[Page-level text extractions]
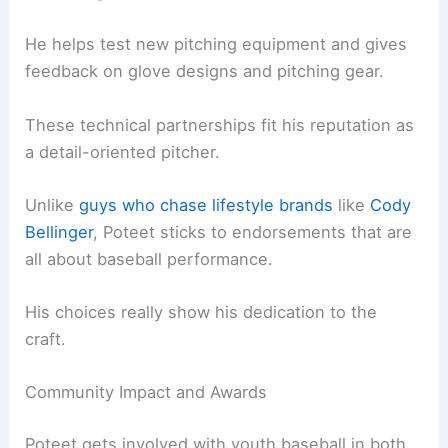
He helps test new pitching equipment and gives
feedback on glove designs and pitching gear.
These technical partnerships fit his reputation as
a detail-oriented pitcher.
Unlike
guys who chase lifestyle brands
like
Cody
Bellinger
, Poteet sticks to endorsements that are
all about baseball performance.
His choices really show his dedication to the
craft.
Community Impact and Awards
Poteet gets involved with youth baseball in both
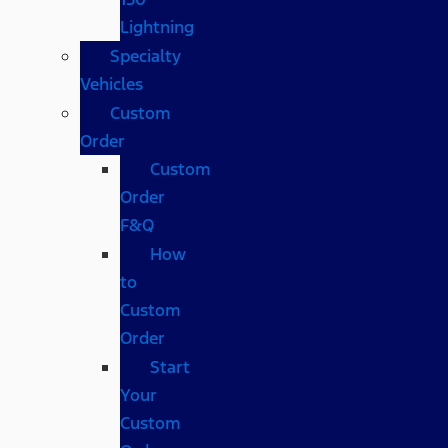
Lightning
Specialty
Vehicles
Custom
Order
Custom
Order
F&Q
How
to
Custom
Order
Start
Your
Custom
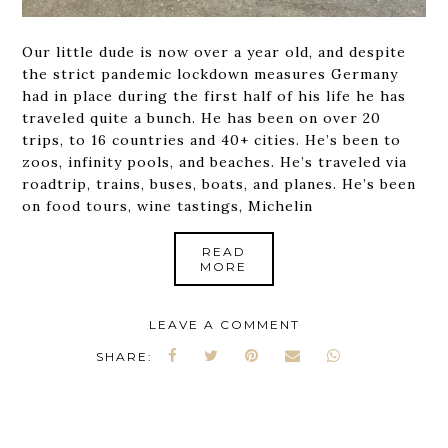
Our little dude is now over a year old, and despite
the strict pandemic lockdown measures Germany
had in place during the first half of his life he has
traveled quite a bunch. He has been on over 20
trips, to 16 countries and 40+ cities. He’s been to
zoos, infinity pools, and beaches. He’s traveled via
roadtrip, trains, buses, boats, and planes. He’s been
on food tours, wine tastings, Michelin
READ
MORE
LEAVE A COMMENT
SHARE:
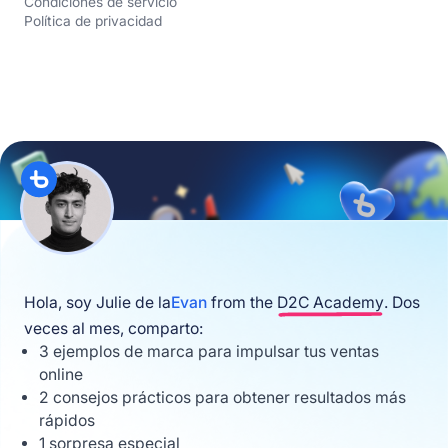
Condiciones de servicio
Política de privacidad
Hola, soy Julie de la
Evan
from the
D2C Academy
. Dos
veces al mes, comparto:
3 ejemplos de marca para impulsar tus ventas
online
2 consejos prácticos para obtener resultados más
rápidos
1 sorpresa especial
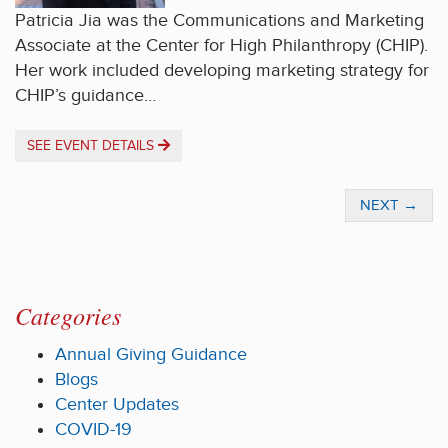
Patricia Jia was the Communications and Marketing
Associate at the Center for High Philanthropy (CHIP).
Her work included developing marketing strategy for
CHIP’s guidance…
SEE EVENT DETAILS
NEXT
→
Categories
Annual Giving Guidance
Blogs
Center Updates
COVID-19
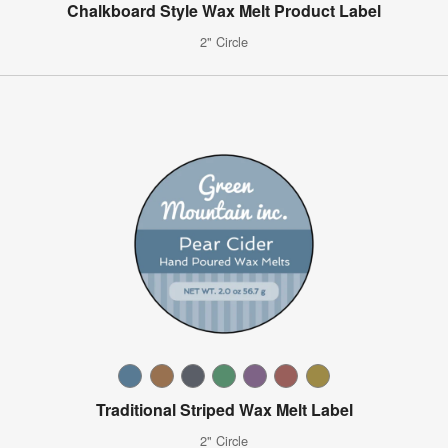
Chalkboard Style Wax Melt Product Label
2" Circle
Traditional Striped Wax Melt Label
2" Circle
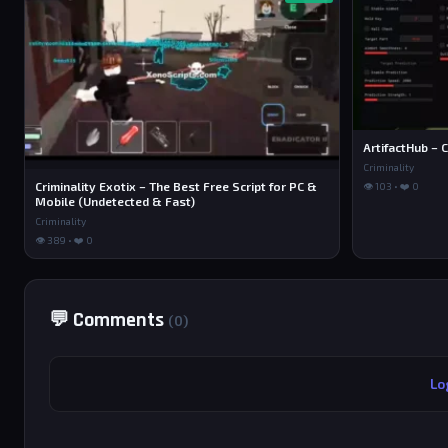
ArtifactHub – C
Criminality
Criminality Exotix – The Best Free Script for PC &
👁 103 • ❤️ 0
Mobile (Undetected & Fast)
Criminality
👁 389 • ❤️ 0
💬 Comments
(0)
Lo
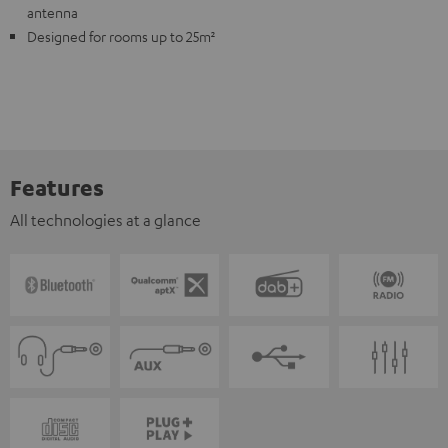
antenna
Designed for rooms up to 25m²
Features
All technologies at a glance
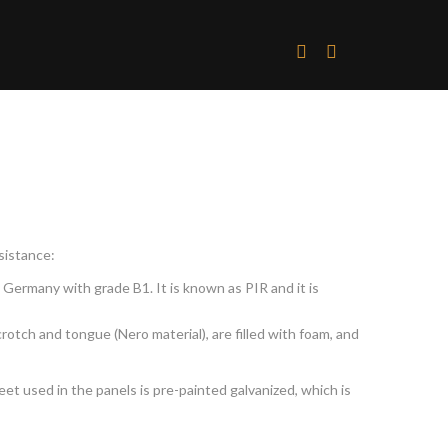
sistance:
 Germany with grade B1. It is known as PIR and it is
rotch and tongue (Nero material), are filled with foam, and
et used in the panels is pre-painted galvanized, which is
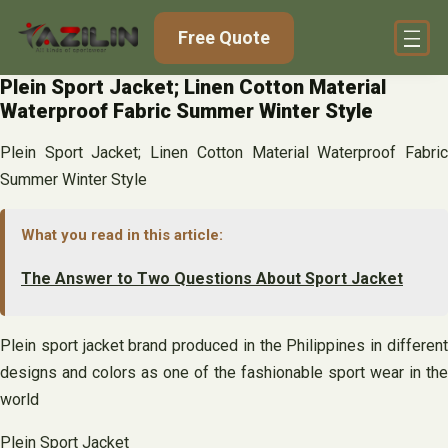
Skip
Free Quote
to
content
Plein Sport Jacket; Linen Cotton Material
Waterproof Fabric Summer Winter Style
Plein Sport Jacket; Linen Cotton Material Waterproof Fabric
Summer Winter Style
What you read in this article:
The Answer to Two Questions About Sport Jacket
Plein sport jacket brand produced in the Philippines in different
designs and colors as one of the fashionable sport wear in the
world
Plein Sport Jacket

▶ [Goal of the exercise] Omit the pictures; print the records above exactly.

▶ [Expected answer]
He helps test new pitching equipment and gives
feedback on glove designs and pitching gear.
These technical partnerships fit his reputation as
a detail-oriented pitcher.
Unlike
guys who chase lifestyle brands
like
Cody
Bellinger
, Poteet sticks to endorsements that are
all about baseball performance.
His choices really show his dedication to the
craft.
Community Impact and Awards
Poteet gets involved with youth baseball in both
Lightning
Specialty
Vehicles
Custom
Order
Custom
Order
F&Q
How
to
Custom
Order
Start
Your
Custom
Our little dude is now over a year old, and despite
the strict pandemic lockdown measures Germany
had in place during the first half of his life he has
traveled quite a bunch. He has been on over 20
trips, to 16 countries and 40+ cities. He’s been to
zoos, infinity pools, and beaches. He’s traveled via
roadtrip, trains, buses, boats, and planes. He’s been
on food tours, wine tastings, Michelin
READ
MORE
LEAVE A COMMENT
SHARE:
Condiciones de servicio
Política de privacidad
Hola, soy Julie de la
Evan
from the
D2C Academy
. Dos
veces al mes, comparto:
3 ejemplos de marca para impulsar tus ventas
online
2 consejos prácticos para obtener resultados más
rápidos
1 sorpresa especial
Patricia Jia was the Communications and Marketing
Associate at the Center for High Philanthropy (CHIP).
Her work included developing marketing strategy for
CHIP’s guidance…
SEE EVENT DETAILS
NEXT
→
Categories
Annual Giving Guidance
Blogs
Center Updates
COVID-19
Chalkboard Style Wax Melt Product Label
2" Circle
Traditional Striped Wax Melt Label
2" Circle
ArtifactHub – C
Criminality
Criminality Exotix – The Best Free Script for PC &
👁 103 • ❤️ 0
Mobile (Undetected & Fast)
Criminality
👁 389 • ❤️ 0
💬 Comments
(0)
Lo
antenna
Designed for rooms up to 25m²
Features
All technologies at a glance
sistance:
 Germany with grade B1. It is known as PIR and it is
rotch and tongue (Nero material), are filled with foam, and
et used in the panels is pre-painted galvanized, which is
Skip
Free Quote
to
content
Plein Sport Jacket; Linen Cotton Material
Waterproof Fabric Summer Winter Style
Plein Sport Jacket; Linen Cotton Material Waterproof Fabric
Summer Winter Style
What you read in this article:
The Answer to Two Questions About Sport Jacket
Plein sport jacket brand produced in the Philippines in different
designs and colors as one of the fashionable sport wear in the
world
Plein Sport Jacket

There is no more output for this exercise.